*** Begin section ***

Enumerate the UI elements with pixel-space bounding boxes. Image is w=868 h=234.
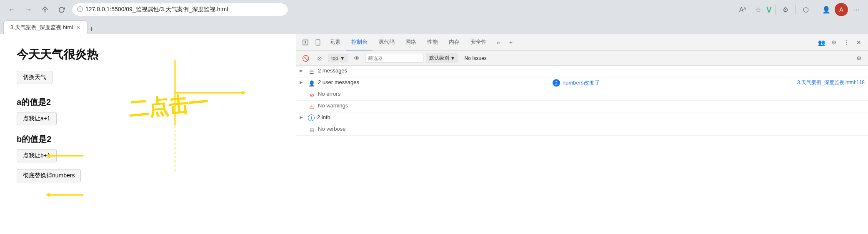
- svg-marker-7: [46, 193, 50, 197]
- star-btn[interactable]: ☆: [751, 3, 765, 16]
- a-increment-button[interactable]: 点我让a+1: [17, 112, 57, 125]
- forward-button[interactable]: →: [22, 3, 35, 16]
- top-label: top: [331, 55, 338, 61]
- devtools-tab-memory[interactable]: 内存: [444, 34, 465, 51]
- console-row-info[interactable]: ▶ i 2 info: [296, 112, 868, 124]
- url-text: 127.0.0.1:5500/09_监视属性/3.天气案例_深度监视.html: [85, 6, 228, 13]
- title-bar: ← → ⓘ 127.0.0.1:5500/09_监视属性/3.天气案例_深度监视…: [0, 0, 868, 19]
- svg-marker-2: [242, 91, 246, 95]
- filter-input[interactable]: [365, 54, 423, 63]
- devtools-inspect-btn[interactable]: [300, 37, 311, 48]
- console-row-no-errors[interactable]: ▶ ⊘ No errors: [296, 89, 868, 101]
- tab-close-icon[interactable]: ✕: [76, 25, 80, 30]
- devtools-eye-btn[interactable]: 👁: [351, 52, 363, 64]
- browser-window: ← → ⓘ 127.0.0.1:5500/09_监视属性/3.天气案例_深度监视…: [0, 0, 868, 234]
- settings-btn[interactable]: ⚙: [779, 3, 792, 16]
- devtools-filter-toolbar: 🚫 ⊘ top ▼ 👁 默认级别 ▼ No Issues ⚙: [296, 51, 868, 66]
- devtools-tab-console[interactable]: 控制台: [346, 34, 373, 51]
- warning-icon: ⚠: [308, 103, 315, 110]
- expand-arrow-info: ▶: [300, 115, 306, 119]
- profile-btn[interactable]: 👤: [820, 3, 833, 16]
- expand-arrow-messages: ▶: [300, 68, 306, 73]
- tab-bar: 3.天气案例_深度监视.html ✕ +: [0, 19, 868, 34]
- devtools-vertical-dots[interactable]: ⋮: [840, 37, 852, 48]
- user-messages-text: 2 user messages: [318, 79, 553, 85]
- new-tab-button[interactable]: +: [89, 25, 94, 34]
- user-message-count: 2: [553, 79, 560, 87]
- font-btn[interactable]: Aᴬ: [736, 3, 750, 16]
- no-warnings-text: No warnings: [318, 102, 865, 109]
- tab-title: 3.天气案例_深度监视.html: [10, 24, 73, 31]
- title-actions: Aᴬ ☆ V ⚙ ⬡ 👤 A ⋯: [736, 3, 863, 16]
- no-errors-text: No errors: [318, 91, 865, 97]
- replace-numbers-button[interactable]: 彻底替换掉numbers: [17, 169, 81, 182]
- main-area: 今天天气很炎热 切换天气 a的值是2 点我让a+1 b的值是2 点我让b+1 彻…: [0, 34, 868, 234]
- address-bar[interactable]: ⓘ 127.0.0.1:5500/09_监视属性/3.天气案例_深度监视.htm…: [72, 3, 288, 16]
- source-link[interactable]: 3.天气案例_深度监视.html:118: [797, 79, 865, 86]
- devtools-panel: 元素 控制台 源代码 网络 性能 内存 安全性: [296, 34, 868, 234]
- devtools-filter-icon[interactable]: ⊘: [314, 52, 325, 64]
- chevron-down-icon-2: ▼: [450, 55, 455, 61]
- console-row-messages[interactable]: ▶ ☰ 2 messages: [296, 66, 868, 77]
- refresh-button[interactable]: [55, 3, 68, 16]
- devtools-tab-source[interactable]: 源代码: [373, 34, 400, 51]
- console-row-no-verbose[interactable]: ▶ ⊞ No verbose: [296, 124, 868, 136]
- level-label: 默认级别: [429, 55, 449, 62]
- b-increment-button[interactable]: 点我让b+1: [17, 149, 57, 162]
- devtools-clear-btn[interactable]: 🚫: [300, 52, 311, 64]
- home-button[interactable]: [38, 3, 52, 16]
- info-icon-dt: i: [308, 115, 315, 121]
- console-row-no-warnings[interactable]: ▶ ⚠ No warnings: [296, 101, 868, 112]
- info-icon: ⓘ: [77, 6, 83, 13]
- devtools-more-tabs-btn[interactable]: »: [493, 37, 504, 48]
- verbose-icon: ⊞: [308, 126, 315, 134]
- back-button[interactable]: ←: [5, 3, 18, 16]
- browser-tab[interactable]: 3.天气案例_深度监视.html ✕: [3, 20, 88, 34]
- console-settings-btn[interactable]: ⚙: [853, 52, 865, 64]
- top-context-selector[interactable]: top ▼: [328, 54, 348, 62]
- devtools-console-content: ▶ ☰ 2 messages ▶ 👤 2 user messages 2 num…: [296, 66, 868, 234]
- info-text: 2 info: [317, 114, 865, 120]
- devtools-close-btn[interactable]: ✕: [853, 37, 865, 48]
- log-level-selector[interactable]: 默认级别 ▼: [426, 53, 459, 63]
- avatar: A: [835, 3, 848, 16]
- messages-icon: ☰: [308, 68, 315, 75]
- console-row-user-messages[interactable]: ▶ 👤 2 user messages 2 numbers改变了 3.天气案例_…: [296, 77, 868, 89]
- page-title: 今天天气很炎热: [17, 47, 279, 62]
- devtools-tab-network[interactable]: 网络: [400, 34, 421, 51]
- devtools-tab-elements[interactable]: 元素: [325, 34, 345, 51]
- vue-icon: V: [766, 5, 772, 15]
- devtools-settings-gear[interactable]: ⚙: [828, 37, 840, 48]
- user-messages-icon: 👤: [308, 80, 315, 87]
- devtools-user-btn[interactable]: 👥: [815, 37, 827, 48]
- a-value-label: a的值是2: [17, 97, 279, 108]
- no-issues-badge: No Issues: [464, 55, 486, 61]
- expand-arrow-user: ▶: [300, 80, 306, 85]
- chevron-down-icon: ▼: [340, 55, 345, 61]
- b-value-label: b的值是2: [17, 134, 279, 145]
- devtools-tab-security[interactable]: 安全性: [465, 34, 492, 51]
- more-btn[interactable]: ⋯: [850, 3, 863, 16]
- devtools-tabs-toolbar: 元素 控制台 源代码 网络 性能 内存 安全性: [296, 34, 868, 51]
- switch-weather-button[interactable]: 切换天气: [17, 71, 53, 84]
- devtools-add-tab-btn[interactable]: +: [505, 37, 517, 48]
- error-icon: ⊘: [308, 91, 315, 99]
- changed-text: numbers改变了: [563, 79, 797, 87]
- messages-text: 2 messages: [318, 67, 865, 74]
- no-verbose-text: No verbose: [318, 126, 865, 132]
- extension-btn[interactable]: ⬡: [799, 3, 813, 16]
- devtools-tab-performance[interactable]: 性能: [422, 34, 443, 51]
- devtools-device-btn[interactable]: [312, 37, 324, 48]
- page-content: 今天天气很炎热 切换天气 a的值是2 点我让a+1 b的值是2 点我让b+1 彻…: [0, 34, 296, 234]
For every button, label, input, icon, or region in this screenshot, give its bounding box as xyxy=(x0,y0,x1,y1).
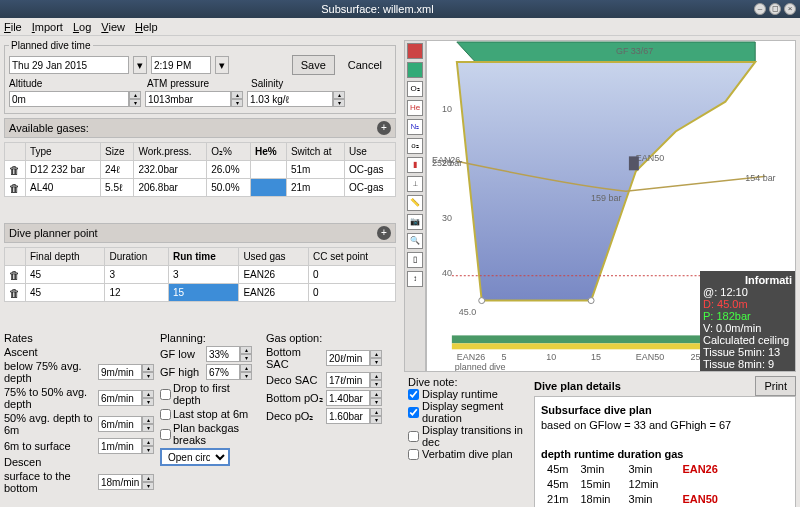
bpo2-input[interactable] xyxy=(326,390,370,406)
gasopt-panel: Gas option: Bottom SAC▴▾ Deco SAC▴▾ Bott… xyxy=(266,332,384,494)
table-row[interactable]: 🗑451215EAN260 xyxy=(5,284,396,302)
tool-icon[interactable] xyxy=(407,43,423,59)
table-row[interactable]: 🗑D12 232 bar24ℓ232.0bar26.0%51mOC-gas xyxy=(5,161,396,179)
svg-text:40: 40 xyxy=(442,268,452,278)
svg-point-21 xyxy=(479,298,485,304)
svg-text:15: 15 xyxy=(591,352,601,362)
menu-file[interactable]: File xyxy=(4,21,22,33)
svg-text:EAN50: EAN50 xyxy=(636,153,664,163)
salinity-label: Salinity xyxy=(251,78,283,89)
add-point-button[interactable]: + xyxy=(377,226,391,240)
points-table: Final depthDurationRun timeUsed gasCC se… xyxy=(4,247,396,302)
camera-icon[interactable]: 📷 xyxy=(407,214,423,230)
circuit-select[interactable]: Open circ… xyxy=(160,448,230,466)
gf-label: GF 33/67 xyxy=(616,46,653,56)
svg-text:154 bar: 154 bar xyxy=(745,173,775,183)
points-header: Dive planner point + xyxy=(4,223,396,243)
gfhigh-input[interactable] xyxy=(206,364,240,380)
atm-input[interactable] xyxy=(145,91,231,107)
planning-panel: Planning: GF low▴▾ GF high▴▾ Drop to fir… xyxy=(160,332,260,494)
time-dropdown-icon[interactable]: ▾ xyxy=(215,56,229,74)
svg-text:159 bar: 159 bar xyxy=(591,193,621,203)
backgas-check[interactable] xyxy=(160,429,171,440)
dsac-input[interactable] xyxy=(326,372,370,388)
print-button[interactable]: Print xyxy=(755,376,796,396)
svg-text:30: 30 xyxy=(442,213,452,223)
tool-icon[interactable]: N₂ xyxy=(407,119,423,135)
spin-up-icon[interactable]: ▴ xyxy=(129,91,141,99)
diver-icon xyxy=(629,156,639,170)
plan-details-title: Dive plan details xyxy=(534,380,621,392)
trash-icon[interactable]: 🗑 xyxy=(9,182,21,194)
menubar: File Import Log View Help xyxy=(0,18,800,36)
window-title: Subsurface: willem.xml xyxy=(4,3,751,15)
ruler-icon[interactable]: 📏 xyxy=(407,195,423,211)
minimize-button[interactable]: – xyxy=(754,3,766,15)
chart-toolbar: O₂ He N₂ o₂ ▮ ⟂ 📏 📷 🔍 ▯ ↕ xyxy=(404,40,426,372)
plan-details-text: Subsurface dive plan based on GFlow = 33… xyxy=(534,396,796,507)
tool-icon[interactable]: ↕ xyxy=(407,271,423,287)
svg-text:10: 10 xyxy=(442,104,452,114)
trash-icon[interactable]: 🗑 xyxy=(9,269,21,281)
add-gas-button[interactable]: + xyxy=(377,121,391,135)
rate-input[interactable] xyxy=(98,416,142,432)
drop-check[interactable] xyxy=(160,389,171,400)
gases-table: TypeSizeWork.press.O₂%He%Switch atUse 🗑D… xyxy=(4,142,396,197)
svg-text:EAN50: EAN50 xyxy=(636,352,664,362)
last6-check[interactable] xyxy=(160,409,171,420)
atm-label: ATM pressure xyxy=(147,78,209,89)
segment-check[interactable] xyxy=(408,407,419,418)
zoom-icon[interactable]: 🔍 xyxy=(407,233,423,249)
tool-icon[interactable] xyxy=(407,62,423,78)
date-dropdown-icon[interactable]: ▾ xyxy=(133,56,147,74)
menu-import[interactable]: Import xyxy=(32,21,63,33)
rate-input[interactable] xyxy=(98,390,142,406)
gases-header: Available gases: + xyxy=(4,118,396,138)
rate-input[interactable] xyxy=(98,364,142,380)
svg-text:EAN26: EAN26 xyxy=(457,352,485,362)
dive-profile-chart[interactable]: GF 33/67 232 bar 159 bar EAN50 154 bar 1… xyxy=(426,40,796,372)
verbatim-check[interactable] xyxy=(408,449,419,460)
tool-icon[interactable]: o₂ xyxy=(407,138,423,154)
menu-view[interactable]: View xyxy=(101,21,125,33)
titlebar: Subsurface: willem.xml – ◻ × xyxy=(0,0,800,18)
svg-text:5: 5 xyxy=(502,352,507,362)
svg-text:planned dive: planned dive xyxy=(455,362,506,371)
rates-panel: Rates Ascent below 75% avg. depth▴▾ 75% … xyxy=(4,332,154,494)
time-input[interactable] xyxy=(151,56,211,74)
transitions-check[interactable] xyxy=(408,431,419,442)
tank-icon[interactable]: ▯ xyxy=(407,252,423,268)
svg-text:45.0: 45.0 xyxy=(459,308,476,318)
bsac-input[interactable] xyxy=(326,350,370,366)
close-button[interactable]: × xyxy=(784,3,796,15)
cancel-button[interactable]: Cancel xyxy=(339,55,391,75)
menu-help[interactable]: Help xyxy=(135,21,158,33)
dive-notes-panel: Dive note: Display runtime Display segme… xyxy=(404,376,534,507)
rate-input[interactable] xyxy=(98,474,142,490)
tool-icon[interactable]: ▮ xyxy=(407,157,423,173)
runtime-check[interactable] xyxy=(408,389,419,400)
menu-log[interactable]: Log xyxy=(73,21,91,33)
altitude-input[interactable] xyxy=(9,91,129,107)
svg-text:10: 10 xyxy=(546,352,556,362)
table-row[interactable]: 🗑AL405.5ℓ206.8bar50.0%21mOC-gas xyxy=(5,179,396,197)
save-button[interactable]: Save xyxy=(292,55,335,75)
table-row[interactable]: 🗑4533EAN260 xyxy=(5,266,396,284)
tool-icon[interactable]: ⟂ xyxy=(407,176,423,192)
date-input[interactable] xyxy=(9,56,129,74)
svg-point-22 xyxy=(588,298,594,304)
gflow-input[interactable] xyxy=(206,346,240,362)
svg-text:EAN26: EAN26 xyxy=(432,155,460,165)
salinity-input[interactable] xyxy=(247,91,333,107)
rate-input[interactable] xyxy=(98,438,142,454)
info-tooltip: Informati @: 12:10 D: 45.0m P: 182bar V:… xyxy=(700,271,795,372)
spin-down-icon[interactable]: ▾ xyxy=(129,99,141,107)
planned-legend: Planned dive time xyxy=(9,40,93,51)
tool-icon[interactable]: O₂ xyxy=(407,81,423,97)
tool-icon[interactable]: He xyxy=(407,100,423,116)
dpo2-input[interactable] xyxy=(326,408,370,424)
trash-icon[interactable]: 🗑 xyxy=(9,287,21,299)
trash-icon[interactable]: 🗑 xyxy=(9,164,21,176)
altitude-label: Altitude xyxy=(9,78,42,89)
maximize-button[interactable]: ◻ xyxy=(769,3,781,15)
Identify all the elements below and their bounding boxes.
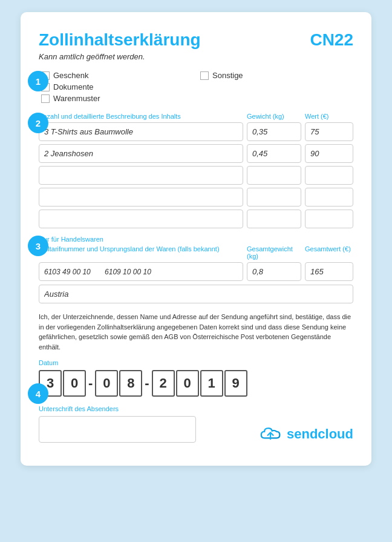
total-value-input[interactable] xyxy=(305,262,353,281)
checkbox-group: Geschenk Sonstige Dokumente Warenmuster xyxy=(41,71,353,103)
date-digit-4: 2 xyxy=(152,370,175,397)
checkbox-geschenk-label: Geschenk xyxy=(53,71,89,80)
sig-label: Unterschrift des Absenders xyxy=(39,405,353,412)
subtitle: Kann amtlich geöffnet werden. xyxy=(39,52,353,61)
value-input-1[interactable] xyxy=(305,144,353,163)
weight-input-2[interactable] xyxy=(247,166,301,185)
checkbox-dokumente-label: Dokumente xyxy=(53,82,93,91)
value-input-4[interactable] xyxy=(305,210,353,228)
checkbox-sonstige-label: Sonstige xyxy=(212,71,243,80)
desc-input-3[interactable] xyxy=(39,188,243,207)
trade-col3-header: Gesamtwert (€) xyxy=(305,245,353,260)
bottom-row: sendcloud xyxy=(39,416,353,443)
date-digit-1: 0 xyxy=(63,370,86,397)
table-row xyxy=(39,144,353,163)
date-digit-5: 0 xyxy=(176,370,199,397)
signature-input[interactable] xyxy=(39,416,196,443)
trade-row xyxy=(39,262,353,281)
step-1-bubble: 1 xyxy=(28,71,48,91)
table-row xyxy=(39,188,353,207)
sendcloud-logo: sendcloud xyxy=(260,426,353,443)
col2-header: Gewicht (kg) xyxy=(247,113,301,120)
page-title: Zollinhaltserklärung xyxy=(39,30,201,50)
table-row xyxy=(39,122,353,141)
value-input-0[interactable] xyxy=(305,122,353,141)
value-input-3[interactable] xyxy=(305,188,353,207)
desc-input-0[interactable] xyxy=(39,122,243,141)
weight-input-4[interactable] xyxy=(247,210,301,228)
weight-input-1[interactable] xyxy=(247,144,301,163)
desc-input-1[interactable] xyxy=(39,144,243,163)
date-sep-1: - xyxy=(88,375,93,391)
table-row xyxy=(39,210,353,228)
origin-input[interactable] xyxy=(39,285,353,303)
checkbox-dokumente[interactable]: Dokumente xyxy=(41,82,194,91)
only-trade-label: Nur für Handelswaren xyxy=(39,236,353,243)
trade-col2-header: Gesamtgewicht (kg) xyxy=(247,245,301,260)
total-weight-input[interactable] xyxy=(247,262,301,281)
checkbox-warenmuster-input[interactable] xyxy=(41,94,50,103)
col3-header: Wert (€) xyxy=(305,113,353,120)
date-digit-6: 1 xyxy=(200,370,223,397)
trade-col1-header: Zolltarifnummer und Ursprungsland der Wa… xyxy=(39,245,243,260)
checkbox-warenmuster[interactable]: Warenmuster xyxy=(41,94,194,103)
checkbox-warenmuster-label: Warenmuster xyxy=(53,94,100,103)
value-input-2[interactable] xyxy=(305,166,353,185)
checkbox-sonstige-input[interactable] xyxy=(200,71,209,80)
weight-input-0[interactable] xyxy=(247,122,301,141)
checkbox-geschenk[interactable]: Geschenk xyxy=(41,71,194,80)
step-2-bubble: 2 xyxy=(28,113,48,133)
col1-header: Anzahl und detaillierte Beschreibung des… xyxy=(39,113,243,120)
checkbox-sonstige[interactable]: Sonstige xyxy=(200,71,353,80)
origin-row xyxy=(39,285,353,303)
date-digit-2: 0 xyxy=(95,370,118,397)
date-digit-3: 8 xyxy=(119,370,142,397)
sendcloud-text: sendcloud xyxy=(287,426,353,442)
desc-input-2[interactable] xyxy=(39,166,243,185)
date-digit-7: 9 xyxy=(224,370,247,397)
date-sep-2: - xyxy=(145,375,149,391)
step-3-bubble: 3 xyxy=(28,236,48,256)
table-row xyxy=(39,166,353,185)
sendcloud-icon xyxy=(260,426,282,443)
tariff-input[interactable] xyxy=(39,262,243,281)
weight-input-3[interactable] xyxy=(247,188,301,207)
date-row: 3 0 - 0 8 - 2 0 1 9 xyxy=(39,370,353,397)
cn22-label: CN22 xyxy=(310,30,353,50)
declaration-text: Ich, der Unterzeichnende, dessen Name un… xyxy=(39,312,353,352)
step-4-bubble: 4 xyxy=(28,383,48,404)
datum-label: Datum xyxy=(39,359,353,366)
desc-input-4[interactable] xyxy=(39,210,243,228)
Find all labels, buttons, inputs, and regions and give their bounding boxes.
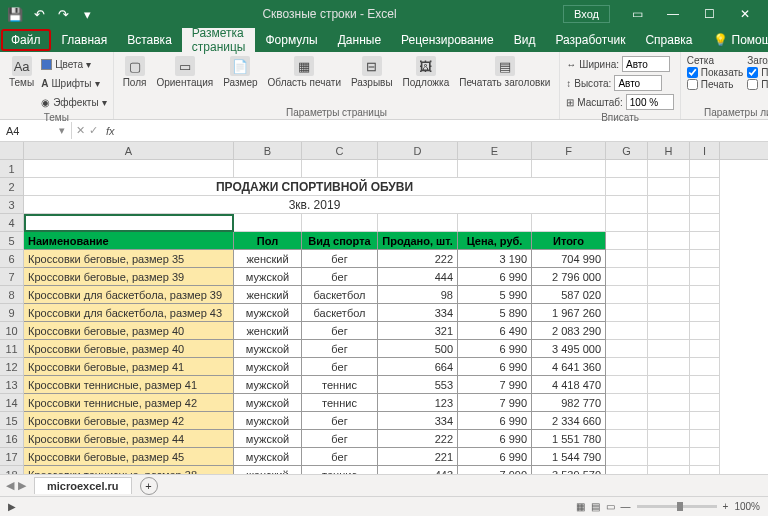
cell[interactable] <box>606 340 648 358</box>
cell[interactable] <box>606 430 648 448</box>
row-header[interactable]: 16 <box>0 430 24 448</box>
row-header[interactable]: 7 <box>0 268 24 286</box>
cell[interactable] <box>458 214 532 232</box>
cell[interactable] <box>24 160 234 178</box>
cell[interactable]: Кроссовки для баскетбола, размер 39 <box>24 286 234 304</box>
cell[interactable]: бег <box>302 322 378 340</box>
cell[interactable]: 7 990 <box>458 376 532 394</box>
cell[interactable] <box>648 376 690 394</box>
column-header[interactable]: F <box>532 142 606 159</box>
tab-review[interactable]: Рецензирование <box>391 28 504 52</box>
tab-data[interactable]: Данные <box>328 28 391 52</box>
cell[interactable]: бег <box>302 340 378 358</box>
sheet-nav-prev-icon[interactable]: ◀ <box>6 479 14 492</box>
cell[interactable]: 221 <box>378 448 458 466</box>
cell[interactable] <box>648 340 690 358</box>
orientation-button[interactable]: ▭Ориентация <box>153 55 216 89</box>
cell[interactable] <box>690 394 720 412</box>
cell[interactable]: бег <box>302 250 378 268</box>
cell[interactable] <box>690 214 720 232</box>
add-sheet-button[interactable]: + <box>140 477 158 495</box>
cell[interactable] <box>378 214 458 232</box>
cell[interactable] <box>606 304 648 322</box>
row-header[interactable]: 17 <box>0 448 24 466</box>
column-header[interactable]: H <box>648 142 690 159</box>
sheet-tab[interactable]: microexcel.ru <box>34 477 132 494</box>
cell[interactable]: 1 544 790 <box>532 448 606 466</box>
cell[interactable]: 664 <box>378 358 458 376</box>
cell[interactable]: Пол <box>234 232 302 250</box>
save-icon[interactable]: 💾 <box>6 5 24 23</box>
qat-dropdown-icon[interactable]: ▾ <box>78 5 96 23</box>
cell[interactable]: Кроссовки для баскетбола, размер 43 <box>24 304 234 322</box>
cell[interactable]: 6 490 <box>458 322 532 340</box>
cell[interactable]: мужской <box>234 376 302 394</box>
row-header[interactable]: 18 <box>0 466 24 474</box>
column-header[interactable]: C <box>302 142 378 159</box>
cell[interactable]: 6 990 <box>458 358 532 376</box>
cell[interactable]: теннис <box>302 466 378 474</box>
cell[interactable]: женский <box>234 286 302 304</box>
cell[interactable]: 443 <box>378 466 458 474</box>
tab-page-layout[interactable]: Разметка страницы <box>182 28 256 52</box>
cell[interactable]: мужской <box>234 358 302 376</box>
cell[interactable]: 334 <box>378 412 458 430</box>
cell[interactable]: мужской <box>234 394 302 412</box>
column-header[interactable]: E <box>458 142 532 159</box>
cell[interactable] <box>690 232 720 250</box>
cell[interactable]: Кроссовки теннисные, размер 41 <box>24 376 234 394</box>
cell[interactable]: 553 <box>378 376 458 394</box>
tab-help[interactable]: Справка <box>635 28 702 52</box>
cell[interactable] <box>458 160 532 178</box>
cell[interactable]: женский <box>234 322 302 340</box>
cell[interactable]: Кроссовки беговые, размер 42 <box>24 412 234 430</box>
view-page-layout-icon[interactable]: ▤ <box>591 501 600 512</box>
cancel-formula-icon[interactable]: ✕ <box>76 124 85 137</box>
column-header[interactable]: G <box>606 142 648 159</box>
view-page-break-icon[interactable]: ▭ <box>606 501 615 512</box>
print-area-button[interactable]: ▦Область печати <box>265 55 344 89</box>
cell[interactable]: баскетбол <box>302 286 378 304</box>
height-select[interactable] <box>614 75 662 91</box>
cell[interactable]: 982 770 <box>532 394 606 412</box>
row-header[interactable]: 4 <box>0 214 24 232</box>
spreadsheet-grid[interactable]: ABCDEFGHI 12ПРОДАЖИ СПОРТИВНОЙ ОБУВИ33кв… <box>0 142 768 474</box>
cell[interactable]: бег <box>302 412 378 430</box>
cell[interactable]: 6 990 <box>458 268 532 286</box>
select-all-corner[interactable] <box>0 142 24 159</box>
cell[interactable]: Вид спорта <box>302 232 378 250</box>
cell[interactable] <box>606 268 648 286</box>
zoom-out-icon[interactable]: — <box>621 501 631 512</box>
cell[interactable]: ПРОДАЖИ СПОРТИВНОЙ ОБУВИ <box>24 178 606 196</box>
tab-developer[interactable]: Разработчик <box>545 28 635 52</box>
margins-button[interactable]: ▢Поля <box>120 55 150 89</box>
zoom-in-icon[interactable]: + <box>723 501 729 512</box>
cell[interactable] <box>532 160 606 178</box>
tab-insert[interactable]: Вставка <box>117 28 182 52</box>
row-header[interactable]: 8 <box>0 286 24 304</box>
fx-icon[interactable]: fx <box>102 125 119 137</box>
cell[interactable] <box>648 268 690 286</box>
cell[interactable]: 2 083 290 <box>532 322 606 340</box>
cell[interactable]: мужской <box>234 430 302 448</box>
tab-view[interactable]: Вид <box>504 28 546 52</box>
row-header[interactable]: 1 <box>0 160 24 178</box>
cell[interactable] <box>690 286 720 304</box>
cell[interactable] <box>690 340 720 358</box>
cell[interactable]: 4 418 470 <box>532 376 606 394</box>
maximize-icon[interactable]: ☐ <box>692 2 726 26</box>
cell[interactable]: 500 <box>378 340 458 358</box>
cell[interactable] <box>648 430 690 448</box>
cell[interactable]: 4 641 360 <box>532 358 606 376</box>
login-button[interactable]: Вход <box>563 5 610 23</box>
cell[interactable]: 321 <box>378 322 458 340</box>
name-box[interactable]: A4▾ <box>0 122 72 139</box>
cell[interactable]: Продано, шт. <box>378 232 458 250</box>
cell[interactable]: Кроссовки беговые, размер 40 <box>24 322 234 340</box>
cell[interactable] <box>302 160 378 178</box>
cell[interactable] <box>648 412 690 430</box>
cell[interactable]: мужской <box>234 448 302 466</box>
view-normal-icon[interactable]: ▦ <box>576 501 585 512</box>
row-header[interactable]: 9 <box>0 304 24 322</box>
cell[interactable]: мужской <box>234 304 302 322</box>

*** End section ***

Please work out how many lines of the data include the string "their" and reply with the number alone.

**Solved problem:**
2